As its own instrument, Taylor's voice is pitched, harmonized, echoed, looped and washed out with methods not all that different from how guitars are treated on shoegaze albums. These tricks could be used to mask and dehumanize the vocals, but in Taylor's hands the tools are used to transform her voice into that of a soulful alien serenading the universe.

"I listen, and I want to respond. It's really that simple," Taylor says, when asked what drives her to make this exotic style of pop music. "For instance, can you hear a hum, maybe a fan going in the room you're sitting in right now?
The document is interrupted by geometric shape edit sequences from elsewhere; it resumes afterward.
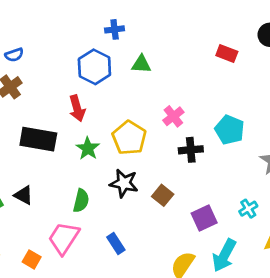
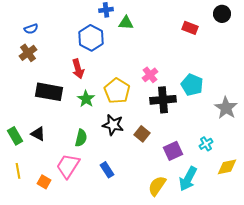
green triangle: (141, 64) -> (126, 23), moved
black cross: (191, 150) -> (163, 100), size x1.4

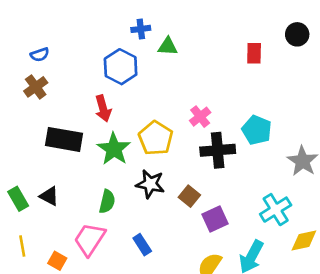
red rectangle: (190, 28) -> (254, 53), turned 70
green star: (86, 99) -> (114, 149), size x1.4
cyan cross: (206, 144) -> (276, 210), size x1.6
purple square: (173, 151) -> (215, 219), moved

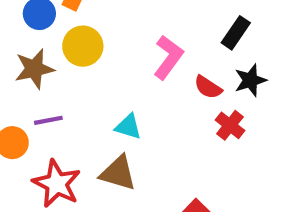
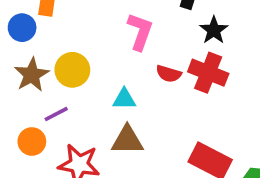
yellow circle: (83, 46) -> (72, 70), moved
red semicircle: (208, 87) -> (169, 74), moved
red cross: (230, 125) -> (208, 73), size x1.5

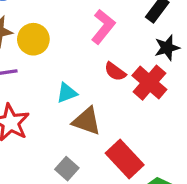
cyan triangle: (124, 99) -> (67, 93), moved, turned -40
brown triangle: (127, 140) -> (87, 121), moved

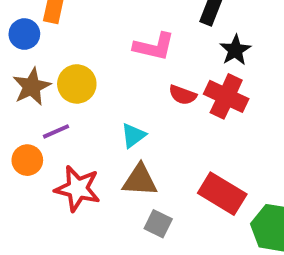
pink L-shape: (103, 27) -> (154, 47), turned 80
brown triangle: (87, 121) -> (140, 180), moved

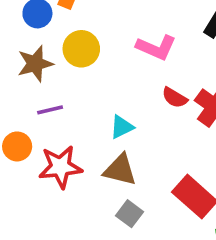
yellow circle: (77, 84) -> (81, 49), moved
orange circle: (27, 160) -> (17, 146), moved
red star: (78, 189) -> (60, 167), turned -30

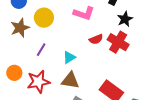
red semicircle: (175, 98) -> (96, 39), turned -48
purple line: (50, 110) -> (41, 50), moved, turned -40

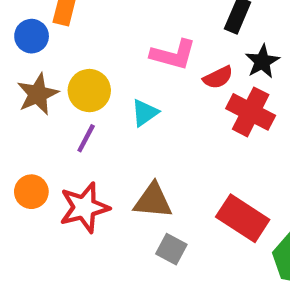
yellow circle: (44, 18) -> (89, 91), moved
red semicircle: (96, 39) -> (218, 77), moved
cyan triangle: (69, 57) -> (145, 113), moved

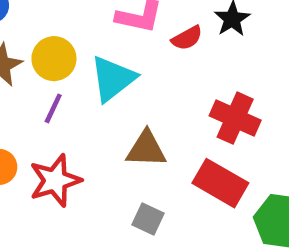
red cross: (251, 112) -> (235, 118), moved
cyan triangle: (145, 113) -> (113, 79), size x1.6
brown triangle: (153, 201) -> (146, 149), moved

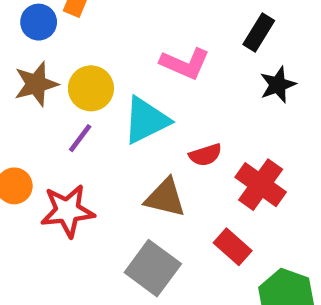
red semicircle: (187, 38) -> (205, 155), moved
red rectangle: (220, 183) -> (233, 247), size x0.7
gray square: (148, 219) -> (153, 268), size x1.6

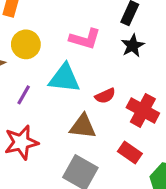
black star: (278, 85) -> (133, 46), moved
yellow circle: (91, 88) -> (26, 44), moved
cyan triangle: (146, 120) -> (64, 78), turned 40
Is there a slight tone you can make out, maybe the neighbor's A/C? You can vocally hum this tone, and create a musical scale off of it."
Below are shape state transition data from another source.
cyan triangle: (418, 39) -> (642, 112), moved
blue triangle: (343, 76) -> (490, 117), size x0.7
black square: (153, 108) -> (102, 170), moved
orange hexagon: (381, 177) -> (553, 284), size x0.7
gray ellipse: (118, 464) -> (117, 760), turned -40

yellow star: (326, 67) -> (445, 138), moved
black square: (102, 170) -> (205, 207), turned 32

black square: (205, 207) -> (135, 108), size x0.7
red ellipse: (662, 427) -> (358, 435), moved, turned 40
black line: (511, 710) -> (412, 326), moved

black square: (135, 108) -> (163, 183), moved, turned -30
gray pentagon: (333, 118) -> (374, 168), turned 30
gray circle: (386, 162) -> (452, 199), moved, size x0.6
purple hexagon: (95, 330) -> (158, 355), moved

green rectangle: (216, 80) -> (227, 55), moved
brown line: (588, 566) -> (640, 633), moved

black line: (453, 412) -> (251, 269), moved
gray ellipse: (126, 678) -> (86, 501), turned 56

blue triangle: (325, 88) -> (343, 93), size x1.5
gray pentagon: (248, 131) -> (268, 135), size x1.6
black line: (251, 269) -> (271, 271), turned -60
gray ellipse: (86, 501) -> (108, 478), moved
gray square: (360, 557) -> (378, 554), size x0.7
Filling in a slot for a last minute cancellation for a gig at Crown and Harp she crossed paths with Sean French of Pour le Corps records. French was playing on the bill with his band Eyes Wings & Many Other Things. After hitting it off during a post-show discussion Taylor investigated more into Pour Le Corps and their roster. She surprisingly found kindred spirits sonically and aesthetically with the label. French and Taylor started recording just a few weeks after that at his home studio in Lower Greenville which produced The Ride.
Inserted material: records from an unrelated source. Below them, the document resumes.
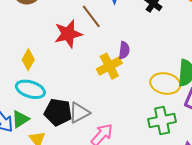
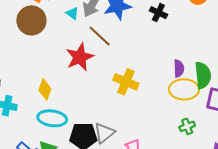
purple semicircle: (124, 50) -> (179, 68), moved
yellow cross: (109, 66) -> (126, 82), turned -30
green cross: (162, 120) -> (187, 126), size x0.6

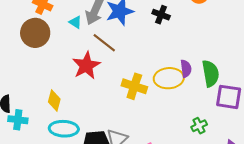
yellow ellipse: (184, 89) -> (169, 78), moved

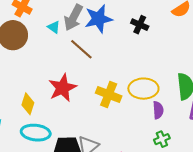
red star: (86, 65) -> (62, 88), moved
purple semicircle: (186, 69) -> (158, 110), moved
green cross: (199, 126) -> (162, 139), moved

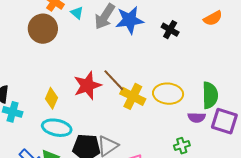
cyan triangle: (54, 27) -> (77, 13), moved
brown line: (81, 49) -> (114, 80), moved
purple semicircle: (158, 110) -> (197, 117), moved, turned 90

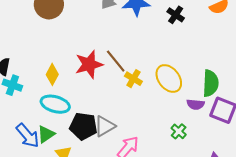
yellow ellipse: (168, 94) -> (169, 79), turned 44
yellow cross: (133, 96) -> (133, 79), size x0.7
green cross: (182, 146) -> (179, 131), turned -35

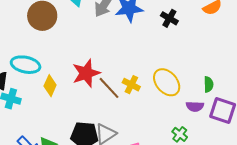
brown line: (116, 61) -> (109, 88), moved
green semicircle: (211, 83) -> (209, 84), size x0.6
cyan ellipse: (55, 104) -> (26, 65), moved

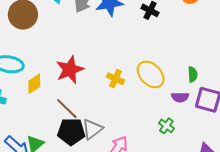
yellow diamond: (50, 86) -> (34, 84), turned 35
brown line: (109, 88) -> (67, 109), moved

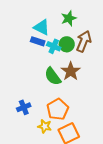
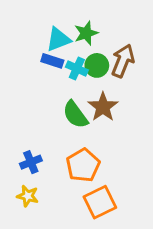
green star: (69, 18) -> (86, 33), moved
cyan triangle: (42, 27) -> (58, 39), turned -48
yellow star: (45, 126) -> (28, 196), moved

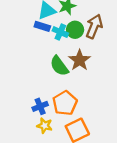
blue cross: (31, 162) -> (40, 106), moved
yellow star: (28, 196) -> (45, 126), moved

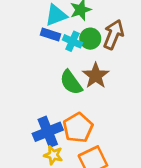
blue cross: (40, 106) -> (48, 132), size x1.5

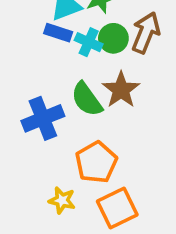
blue cross: (48, 132) -> (43, 118), moved

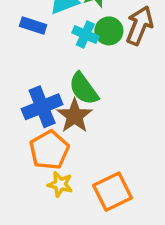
blue rectangle: (58, 33) -> (33, 25), moved
brown star: (121, 90) -> (75, 116), moved
orange pentagon: (96, 162) -> (49, 150), moved

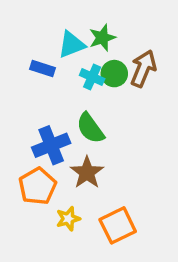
brown star: (75, 116) -> (87, 173), moved
orange pentagon: (49, 150) -> (37, 186), moved
yellow star: (60, 184) -> (68, 219), turned -30

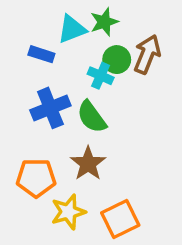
cyan cross: (92, 77) -> (101, 76), moved
blue cross: (51, 145) -> (50, 108), moved
orange pentagon: (37, 186) -> (36, 178), turned 30
yellow star: (68, 219) -> (68, 212), size x1.4

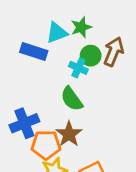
blue rectangle: (41, 54) -> (34, 52), size x1.4
blue cross: (50, 108) -> (24, 123), moved
orange pentagon: (36, 178) -> (46, 145), moved

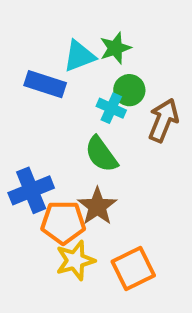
brown arrow: (114, 52) -> (163, 120), moved

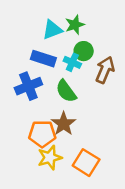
blue rectangle: (45, 84) -> (43, 59), moved
blue cross: (31, 190) -> (28, 86), moved
orange square: (133, 268) -> (86, 163), turned -32

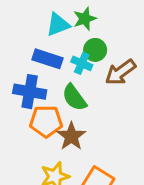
brown arrow: (105, 70) -> (120, 72), turned -148
blue cross: (28, 86) -> (30, 92), turned 32
orange pentagon: (42, 134) -> (46, 121), moved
"I hear tones and rhythms everywhere that inspire melodies or chord progressions," Taylor explains. "When in the studio writing a song, I'm balancing between keeping a certain focus, while remaining open to creative flow of thought. There is a drive in that process I can't quite find the words to explain, but it's strong when it hits."



Taylor live performances feature her on vocals and synths alongside her video collaborator and husband Sean Miller. Together they bring the music into a full audio and visual immersion to pulls their audience into the little musical universe she has created. This came together online in the form of the video for the first single off the album, "Across the Hills".

Taylor's extremely diverse background informs her artistic voice without overtaking the singular vision explored on The Ride. She has studied contemporary, Western classical, jazz, funk, R&B, West African and Middle Eastern/Balkan music at College of Santa Fe in New Mexico. Over the last decade she has performed with experimental rock bands, Americana, Turkish and Classical ensembles, noise shows, indie-pop bands, jazz bands, DJs and hip hop crews. With such a diverse background, Taylor is capable of whatever she puts her mind to. That makes the striking originality of her album all the more special.


The Ride is currently available in digital format through Pour Le Corp's Bandcamp page with the Vinyl version hitting shelves on December. You can catch her live on halloween Night at Belzie's Bar with Night Game Cult.